- _Task description_
Make an exact copy of the lines starting at the top of the listing below and ending at the line that contains "Materialien und die sorgfältige Verarbeitung", inclusive.

- _Records supplied_
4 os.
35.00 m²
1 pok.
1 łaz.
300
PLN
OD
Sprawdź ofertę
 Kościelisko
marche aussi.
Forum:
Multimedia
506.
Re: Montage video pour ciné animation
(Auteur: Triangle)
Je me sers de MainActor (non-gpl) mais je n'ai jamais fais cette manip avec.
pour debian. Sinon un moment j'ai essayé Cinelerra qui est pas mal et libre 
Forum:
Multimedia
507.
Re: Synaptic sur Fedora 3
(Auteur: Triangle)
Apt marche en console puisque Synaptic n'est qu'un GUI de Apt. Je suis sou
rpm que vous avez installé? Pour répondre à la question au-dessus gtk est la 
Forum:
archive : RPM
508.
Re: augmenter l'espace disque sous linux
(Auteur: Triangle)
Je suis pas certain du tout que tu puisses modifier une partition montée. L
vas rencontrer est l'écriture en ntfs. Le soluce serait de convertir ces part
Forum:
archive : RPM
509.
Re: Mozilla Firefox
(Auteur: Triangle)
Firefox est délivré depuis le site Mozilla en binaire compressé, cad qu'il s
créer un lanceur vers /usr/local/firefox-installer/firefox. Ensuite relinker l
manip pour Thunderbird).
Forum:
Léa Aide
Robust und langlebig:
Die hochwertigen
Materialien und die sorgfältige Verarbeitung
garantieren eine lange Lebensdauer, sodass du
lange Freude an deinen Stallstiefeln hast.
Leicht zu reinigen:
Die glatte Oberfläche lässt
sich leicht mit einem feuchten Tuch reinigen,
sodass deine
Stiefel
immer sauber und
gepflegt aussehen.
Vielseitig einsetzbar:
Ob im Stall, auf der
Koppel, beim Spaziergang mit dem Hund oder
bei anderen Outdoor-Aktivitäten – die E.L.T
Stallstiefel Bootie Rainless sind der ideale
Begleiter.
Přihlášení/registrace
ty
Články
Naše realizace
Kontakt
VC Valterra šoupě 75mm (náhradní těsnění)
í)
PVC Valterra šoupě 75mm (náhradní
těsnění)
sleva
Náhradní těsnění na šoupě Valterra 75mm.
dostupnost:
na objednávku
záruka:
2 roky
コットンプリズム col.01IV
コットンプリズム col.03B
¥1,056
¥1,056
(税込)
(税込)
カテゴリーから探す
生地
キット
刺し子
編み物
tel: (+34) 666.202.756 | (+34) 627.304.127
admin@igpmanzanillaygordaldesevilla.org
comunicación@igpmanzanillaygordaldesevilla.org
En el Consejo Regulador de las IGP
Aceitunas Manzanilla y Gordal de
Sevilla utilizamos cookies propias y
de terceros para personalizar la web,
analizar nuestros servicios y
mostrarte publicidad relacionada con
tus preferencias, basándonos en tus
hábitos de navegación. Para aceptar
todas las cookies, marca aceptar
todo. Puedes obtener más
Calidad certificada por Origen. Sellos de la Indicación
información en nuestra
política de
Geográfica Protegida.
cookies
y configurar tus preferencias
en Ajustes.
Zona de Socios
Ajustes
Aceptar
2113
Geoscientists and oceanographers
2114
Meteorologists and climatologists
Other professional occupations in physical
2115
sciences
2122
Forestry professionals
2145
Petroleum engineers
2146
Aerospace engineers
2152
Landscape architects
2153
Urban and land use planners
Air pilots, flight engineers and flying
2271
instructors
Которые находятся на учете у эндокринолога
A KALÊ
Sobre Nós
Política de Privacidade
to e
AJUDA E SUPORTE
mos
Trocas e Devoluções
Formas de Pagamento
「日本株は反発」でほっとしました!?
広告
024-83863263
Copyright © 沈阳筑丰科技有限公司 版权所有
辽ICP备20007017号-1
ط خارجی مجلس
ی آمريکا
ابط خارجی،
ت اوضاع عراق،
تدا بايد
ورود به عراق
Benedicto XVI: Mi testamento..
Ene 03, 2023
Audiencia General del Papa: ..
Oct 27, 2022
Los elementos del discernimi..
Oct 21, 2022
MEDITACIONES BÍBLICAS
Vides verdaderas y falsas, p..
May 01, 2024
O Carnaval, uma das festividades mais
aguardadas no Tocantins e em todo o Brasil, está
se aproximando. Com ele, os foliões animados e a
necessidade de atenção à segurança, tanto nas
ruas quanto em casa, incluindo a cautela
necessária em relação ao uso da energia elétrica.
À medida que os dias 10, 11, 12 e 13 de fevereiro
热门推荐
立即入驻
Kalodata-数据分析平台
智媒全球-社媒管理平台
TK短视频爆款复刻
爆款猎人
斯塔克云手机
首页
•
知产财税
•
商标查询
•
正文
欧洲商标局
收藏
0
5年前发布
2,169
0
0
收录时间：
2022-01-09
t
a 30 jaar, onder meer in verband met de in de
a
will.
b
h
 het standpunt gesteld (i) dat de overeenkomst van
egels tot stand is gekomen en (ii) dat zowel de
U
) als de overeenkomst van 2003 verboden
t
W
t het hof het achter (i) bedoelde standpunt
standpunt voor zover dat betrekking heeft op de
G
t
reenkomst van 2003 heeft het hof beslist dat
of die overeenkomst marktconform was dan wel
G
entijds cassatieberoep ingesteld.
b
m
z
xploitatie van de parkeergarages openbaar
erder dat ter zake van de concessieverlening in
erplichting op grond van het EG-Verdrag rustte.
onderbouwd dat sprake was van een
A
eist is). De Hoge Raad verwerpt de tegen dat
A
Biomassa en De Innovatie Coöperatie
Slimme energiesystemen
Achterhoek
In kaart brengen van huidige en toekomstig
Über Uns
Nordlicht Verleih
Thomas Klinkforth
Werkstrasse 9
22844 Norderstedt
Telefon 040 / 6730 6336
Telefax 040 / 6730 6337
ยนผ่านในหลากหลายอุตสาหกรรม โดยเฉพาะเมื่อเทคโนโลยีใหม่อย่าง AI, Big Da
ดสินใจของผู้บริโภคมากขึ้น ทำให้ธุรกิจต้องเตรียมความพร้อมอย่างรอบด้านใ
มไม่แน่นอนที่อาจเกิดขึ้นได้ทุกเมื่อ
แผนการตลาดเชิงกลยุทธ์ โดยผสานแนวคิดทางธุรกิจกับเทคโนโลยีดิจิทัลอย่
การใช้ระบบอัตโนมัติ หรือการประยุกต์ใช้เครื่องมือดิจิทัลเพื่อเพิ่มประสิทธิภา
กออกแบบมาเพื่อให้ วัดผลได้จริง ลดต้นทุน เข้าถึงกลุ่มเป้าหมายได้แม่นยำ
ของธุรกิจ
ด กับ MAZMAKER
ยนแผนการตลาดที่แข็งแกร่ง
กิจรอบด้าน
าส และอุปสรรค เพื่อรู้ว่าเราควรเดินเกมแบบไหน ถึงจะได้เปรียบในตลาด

- _Output below_
4 os.
35.00 m²
1 pok.
1 łaz.
300
PLN
OD
Sprawdź ofertę
 Kościelisko
marche aussi.
Forum:
Multimedia
506.
Re: Montage video pour ciné animation
(Auteur: Triangle)
Je me sers de MainActor (non-gpl) mais je n'ai jamais fais cette manip avec.
pour debian. Sinon un moment j'ai essayé Cinelerra qui est pas mal et libre 
Forum:
Multimedia
507.
Re: Synaptic sur Fedora 3
(Auteur: Triangle)
Apt marche en console puisque Synaptic n'est qu'un GUI de Apt. Je suis sou
rpm que vous avez installé? Pour répondre à la question au-dessus gtk est la 
Forum:
archive : RPM
508.
Re: augmenter l'espace disque sous linux
(Auteur: Triangle)
Je suis pas certain du tout que tu puisses modifier une partition montée. L
vas rencontrer est l'écriture en ntfs. Le soluce serait de convertir ces part
Forum:
archive : RPM
509.
Re: Mozilla Firefox
(Auteur: Triangle)
Firefox est délivré depuis le site Mozilla en binaire compressé, cad qu'il s
créer un lanceur vers /usr/local/firefox-installer/firefox. Ensuite relinker l
manip pour Thunderbird).
Forum:
Léa Aide
Robust und langlebig:
Die hochwertigen
Materialien und die sorgfältige Verarbeitung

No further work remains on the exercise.